■ **What to produce**: Among the entries below, one line contains "he couldn’t wait" and another contains "the Bay Area". Transcribe those two lines and every line between them, exactly.

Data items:
[Start of section]
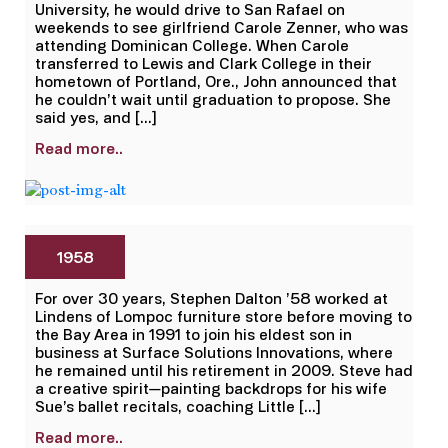
University, he would drive to San Rafael on
weekends to see girlfriend Carole Zenner, who was
attending Dominican College. When Carole
transferred to Lewis and Clark College in their
hometown of Portland, Ore., John announced that
he couldn’t wait until graduation to propose. She
said yes, and […]
Read more..
1958
For over 30 years, Stephen Dalton ’58 worked at
Lindens of Lompoc furniture store before moving to
the Bay Area in 1991 to join his eldest son in
business at Surface Solutions Innovations, where
he remained until his retirement in 2009. Steve had
a creative spirit—painting backdrops for his wife
Sue’s ballet recitals, coaching Little […]
Read more..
[End of section]
■ **Solution**:
he couldn’t wait until graduation to propose. She
said yes, and […]
Read more..
1958
For over 30 years, Stephen Dalton ’58 worked at
Lindens of Lompoc furniture store before moving to
the Bay Area in 1991 to join his eldest son in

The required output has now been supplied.